- Specialty: Cardiac surgery
- ICD-9-CM: 39.63
- MeSH: D006324

= Cardioplegia =

Intentional and temporary cessation of cardiac activity, primarily for cardiac surgery

Cardioplegia is a solution given to the heart during cardiac surgery, to minimize the damage caused by myocardial ischemia while the heart is paused.

== Overview ==
The word cardioplegia combines the Greek cardio meaning the "heart", and plegia "paralysis". Technically, this means arresting or stopping the heart so that surgical procedures can be done in a still and bloodless field. Most commonly, however, the word cardioplegia refers to the solution used to bring about asystole of the heart, or heart paralysis. One of the first physicians to use the term cardioplegia was Dr. Lam in 1957. However his work on the myocardial protection was preceded serendipitously by Sydney Ringer in the late 1800s. At that time Ringer and colleagues noticed that tap water had the ability to increase contractility of the heart, likely due to its high calcium content. Sydney Ringer also commented on the importance of potassium ion concentration on depressing intrinsic heart rhythm. Through a series of experiments performed on frog and canine hearts, reversible arrest was achieved with potassium ions with the consequence of ventricular fibrillation and observed myocardial necrosis. These early experiments started nearly 50 years of work that has led to variety of perfusion strategies available today.

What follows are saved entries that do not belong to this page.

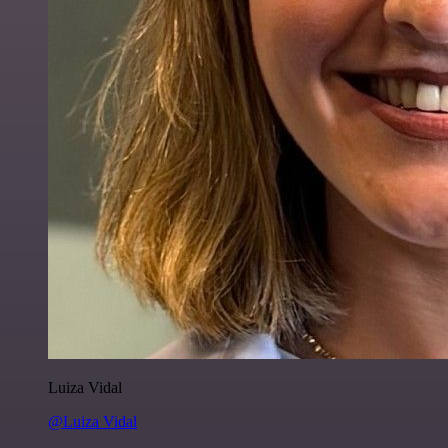
Luiza Vidal
@Luiza Vidal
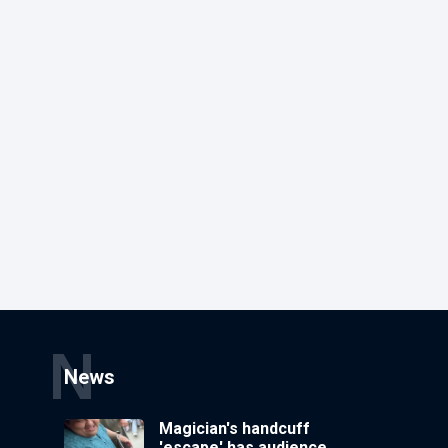
N
News
Magician's handcuff
'escape' has audience in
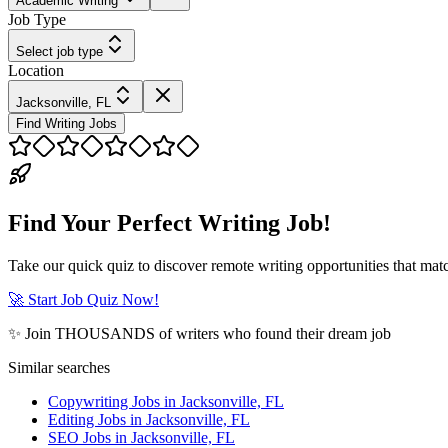
Academic Writing
Job Type
Select job type
Location
Jacksonville, FL
Find Writing Jobs
Find Your Perfect Writing Job!
Take our quick quiz to discover remote writing opportunities that matc
🚀 Start Job Quiz Now!
✨ Join THOUSANDS of writers who found their dream job
Similar searches
Copywriting Jobs in Jacksonville, FL
Editing Jobs in Jacksonville, FL
SEO Jobs in Jacksonville, FL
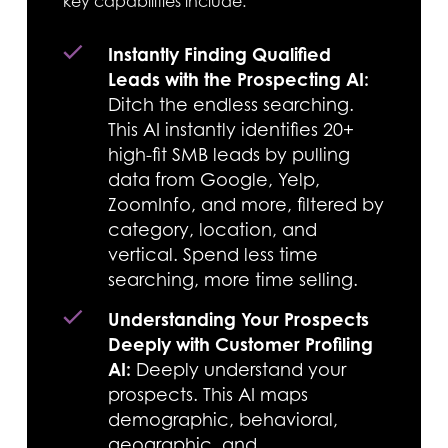
key capabilities include:
Instantly Finding Qualified
Leads with the Prospecting AI:
Ditch the endless searching.
This AI instantly identifies 20+
high-fit SMB leads by pulling
data from Google, Yelp,
ZoomInfo, and more, filtered by
category, location, and
vertical. Spend less time
searching, more time selling.
Understanding Your Prospects
Deeply with Customer Profiling
AI:
Deeply understand your
prospects. This AI maps
demographic, behavioral,
geographic, and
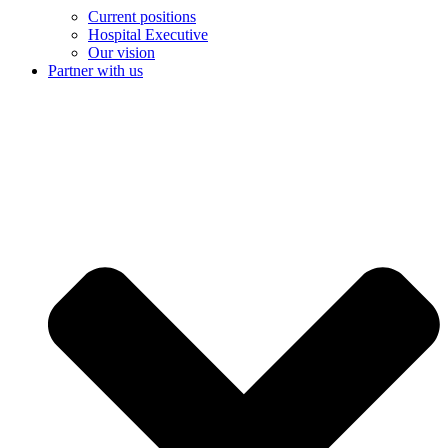
Current positions
Hospital Executive
Our vision
Partner with us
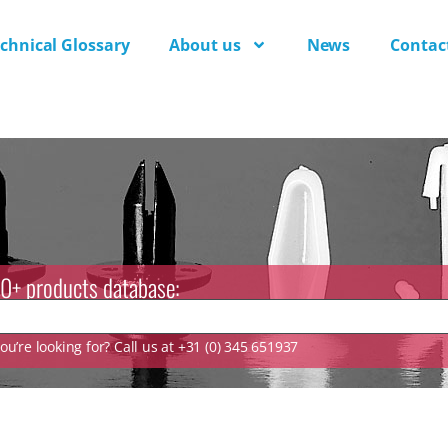
chnical Glossary
About us
News
Contac
0+ products database:
u’re looking for? Call us at +31 (0) 345 651937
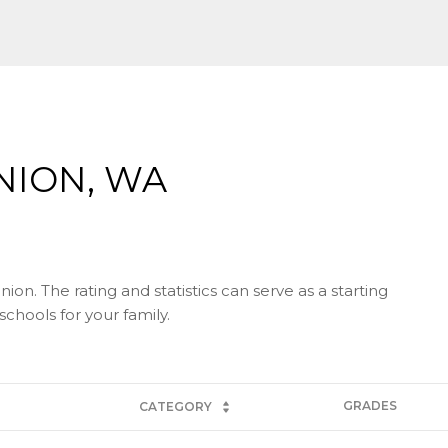
NION, WA
on. The rating and statistics can serve as a starting
chools for your family.
GRADES
CATEGORY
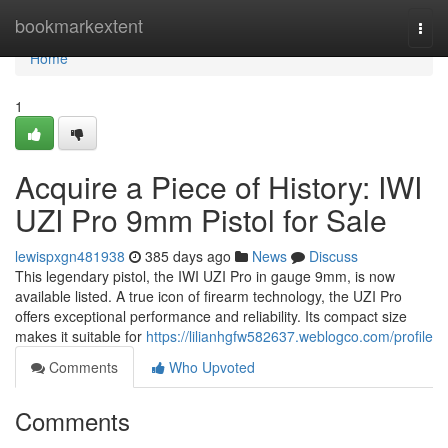
Home
bookmarkextent
Togg
navi
Home
1
Acquire a Piece of History: IWI
UZI Pro 9mm Pistol for Sale
lewispxgn481938
385 days ago
News
Discuss
This legendary pistol, the IWI UZI Pro in gauge 9mm, is now
available listed. A true icon of firearm technology, the UZI Pro
offers exceptional performance and reliability. Its compact size
makes it suitable for
https://lilianhgfw582637.weblogco.com/profile
Comments
Who Upvoted
Comments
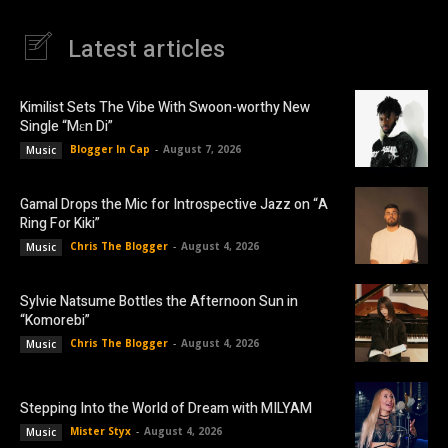
Latest articles
Kimilist Sets The Vibe With Swoon-worthy New
Single “Mɛn Di”
Blogger In Cap
-
August 7, 2026
Music
Gamal Drops the Mic for Introspective Jazz on “A
Ring For Kiki”
Chris The Blogger
-
August 4, 2026
Music
Sylvie Natsume Bottles the Afternoon Sun in
“Komorebi”
Chris The Blogger
-
August 4, 2026
Music
Stepping Into the World of Dream with MILYAM
Mister Styx
-
August 4, 2026
Music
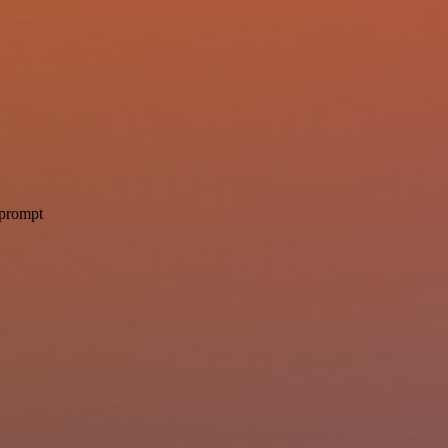
 prompt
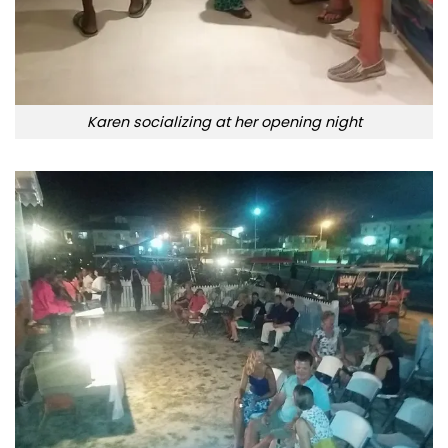
Karen socializing at her opening night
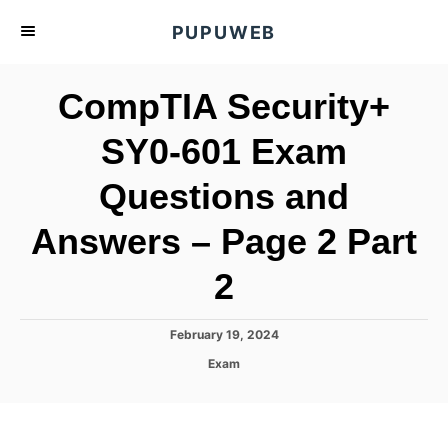
S
PUPUWEB
k
i
CompTIA Security+
p
t
SY0-601 Exam
o
Questions and
C
o
Answers – Page 2 Part
n
t
2
e
n
P
February 19, 2024
o
t
C
Exam
s
a
t
t
e
e
d
g
o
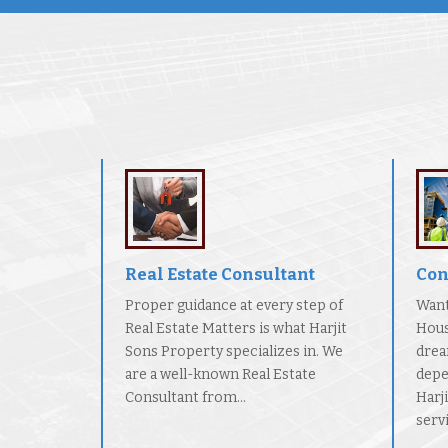
Real Estate Consultant
Con
Proper guidance at every step of
Want
Real Estate Matters is what Harjit
Hous
Sons Property specializes in. We
drea
are a well-known Real Estate
depe
Consultant from...
Harj
servi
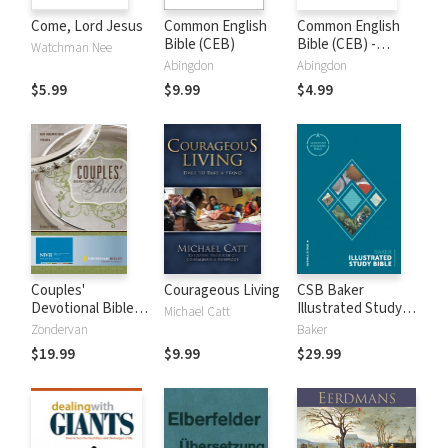
Come, Lord Jesus
Common English
Common English
Bible (CEB)
Bible (CEB) -
Watchman Nee
Apocrypha Only
Abingdon
Abingdon
$5.99
$9.99
$4.99
Couples'
Courageous Living
CSB Baker
Devotional Bible
Illustrated Study
Michael Catt
Notes (NIV)
Bible
Zondervan
Baker
$19.99
$9.99
$29.99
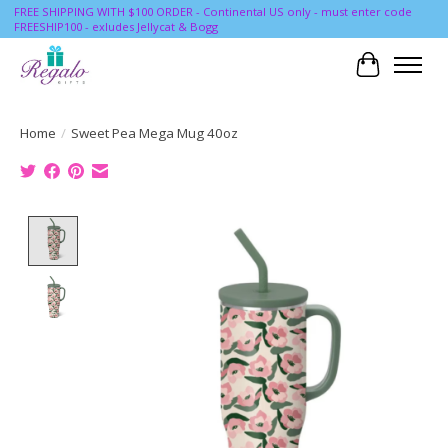
FREE SHIPPING WITH $100 ORDER - Continental US only - must enter code
FREESHIP100 - exludes Jellycat & Bogg
Cart
Home
/
Sweet Pea Mega Mug 40oz
Product image slideshow Items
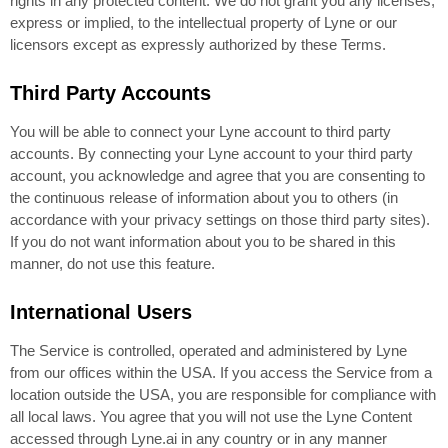
rights in any protected content. We do not grant you any licenses,
express or implied, to the intellectual property of Lyne or our
licensors except as expressly authorized by these Terms.
Third Party Accounts
You will be able to connect your Lyne account to third party
accounts. By connecting your Lyne account to your third party
account, you acknowledge and agree that you are consenting to
the continuous release of information about you to others (in
accordance with your privacy settings on those third party sites).
If you do not want information about you to be shared in this
manner, do not use this feature.
International Users
The Service is controlled, operated and administered by Lyne
from our offices within the USA. If you access the Service from a
location outside the USA, you are responsible for compliance with
all local laws. You agree that you will not use the Lyne Content
accessed through Lyne.ai in any country or in any manner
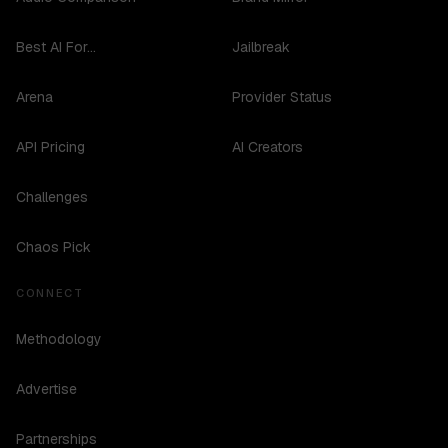
Best AI For...
Jailbreak
Arena
Provider Status
API Pricing
AI Creators
Challenges
Chaos Pick
CONNECT
Methodology
Advertise
Partnerships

The main goals of hypothermic cardioplegia are:

1. Immediate and sustained electromechanical quiescence
2. Rapid and sustained homogeneous myocardial cooling
3. Maintenance of therapeutic additives in effective concentrations
4. Periodic washout of metabolic inhibitors

The most common procedure for accomplishing asystole is infusing cold cardioplegic solution into the coronary circulation. This process protects the myocardium, or heart muscle, from damage during the period of ischemia.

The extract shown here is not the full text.